Example 8: synthesis of (S) -1- (3- (benzothien-3-yl) -2- (dimethylamino) propyl) -3- (3-methoxybenzyl) urea (Ia-8)
8.1 Synthesis of 4-nitrophenyl (3-methoxybenzyl) carbamate (6 a-8)
During the synthesis of intermediate 6a-8, benzylamine (5 a-1) was replaced with 3-methoxybenzyl amine (5 a-8), and the other operations were the same as for the synthesis of 6a-1, to give white solid 6a-8.
8.2 Synthesis of (S) -1- (3- (benzothien-3-yl) -2- (dimethylamino) propyl) -3- (3-methoxybenzyl) urea (Ia-8)
In the synthesis of Ia-8, 4-nitrophenyl benzyl carbamate (6 a-1) was replaced with 4-nitrophenyl (3-methoxybenzyl) carbamate (6 a-8), and the other operations were the same as for the synthesis of Ia-1, to give a yellow oil of Ia-8.HRESIMS m/z 398.1903[ M+H ] ] + . 1 H NMR(400MHz,DMSO-d 6 )δ:2.34(s,6H),2.67–2.89(m,2H),2.92–3.02(m,1H),3.07–3.21(m,2H),3.65(s,3H),4.05(d,J=5.8Hz,2H),5.75(d,J=7.1Hz,1H),6.48(t,J=5.8Hz,1H),6.71–6.81(m,3H),7.10(t,J=8.0Hz,1H),7.35–7.42(m,2H),7.50(s,1H),7.79–7.82(m,1H),7.97–7.99(m,1H)。
Example 9: synthesis of (S) -1- (3- (benzothien-3-yl) -2- (dimethylamino) propyl) -3- (4-methoxybenzyl) urea (Ia-9)
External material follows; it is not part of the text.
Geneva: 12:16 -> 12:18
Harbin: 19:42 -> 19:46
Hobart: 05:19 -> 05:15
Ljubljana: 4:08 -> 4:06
9.1 Synthesis of 4-nitrophenyl (4-methoxybenzyl) carbamate (6 a-9)
During the synthesis of intermediate 6a-9, benzylamine (5 a-1) was replaced with 4-methoxybenzyl amine (5 a-9), and the other operations were the same as for the synthesis of 6a-1, to give white solid 6a-9.
9.2 Synthesis of (S) -1- (3- (benzothien-3-yl) -2- (dimethylamino) propyl) -3- (4-methoxybenzyl) urea (Ia-9)
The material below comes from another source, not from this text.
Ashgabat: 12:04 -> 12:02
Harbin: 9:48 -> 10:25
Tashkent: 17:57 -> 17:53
In the synthesis of Ia-9, 4-nitrophenyl benzyl carbamate (6 a-1) was replaced with 4-nitrophenyl (4-methoxybenzyl) carbamate (6 a-9), and the other operations were the same as for the synthesis of Ia-1, to give a yellow oil of Ia-9.HRESIMS m/z 398.1902[ M+H ]] + . 1 H NMR(400MHz,DMSO-d 6 )δ:2.36(s,6H),2.67–2.89(m,2H),2.92–3.02(m,1H),3.07–3.21(m,2H),3.64(s,3H),4.10(d,J=5.7Hz,2H),5.75(d,J=7.1Hz,1H),6.48(t,J=5.7Hz,1H),6.76(d,J=8.4Hz,2H),7.10(d,J=8.4Hz,2H),7.35–7.42(m,2H),7.52(s,1H),7.79–7.82(m,1H),7.97–7.99(m,1H)。
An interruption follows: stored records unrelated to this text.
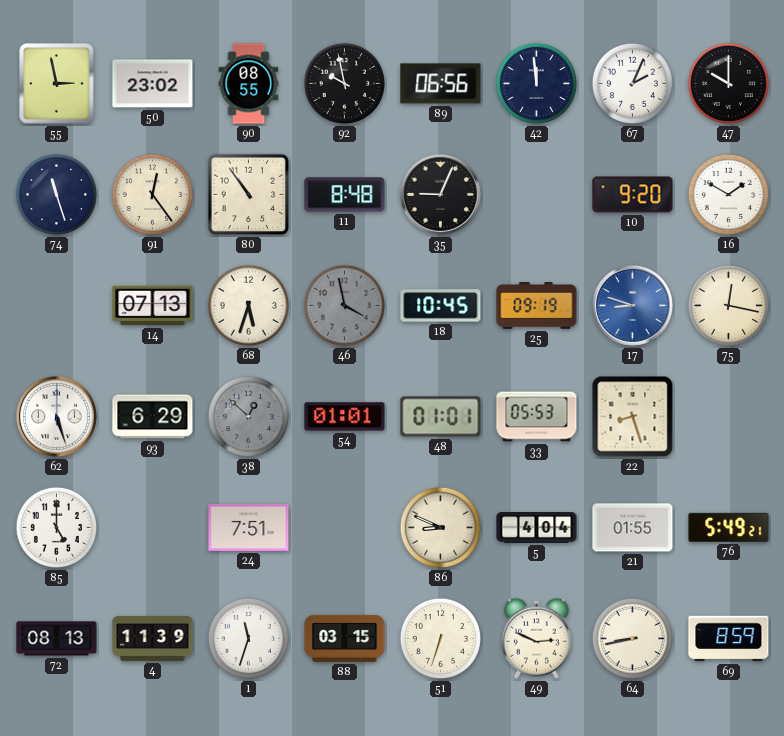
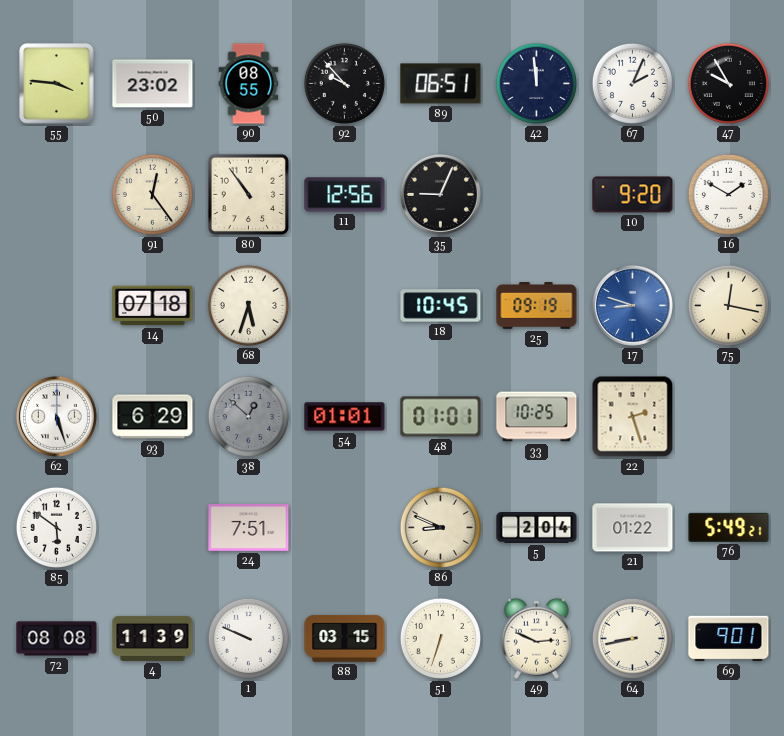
55: 2:58 -> 3:46
92: 9:58 -> 9:53
89: 06:56 -> 06:51
47: 10:00 -> 9:55
74: 11:27 -> none
11: 8:48 -> 12:56
14: 07:13 -> 07:18
46: 3:58 -> none
33: 05:53 -> 10:25
22: 8:27 -> 2:27
85: 5:00 -> 5:51
5: 4:04 -> 2:04
21: 01:55 -> 01:22
72: 08:13 -> 08:08
1: 11:33 -> 9:49
69: 8:59 -> 9:01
Example 10: synthesis of (S) -1- (3- (benzothien-3-yl) -2- (dimethylamino) propyl) -3-phenethylurea (Ib-1)
10.1 Synthesis of 4-nitrophenyl phenethyl carbamate (6 b-1)
In the synthesis of intermediate 6b-1, benzylamine (5 a-1) was replaced with (S) -1-phenethylamine (5 b-1), and the other operations were the same as for the synthesis of 6a-1, to give white solid 6b-1.
10.2 Synthesis of (S) -1- (3- (benzothien-3-yl) -2- (dimethylamino) propyl) -3-phenethylurea (Ib-1)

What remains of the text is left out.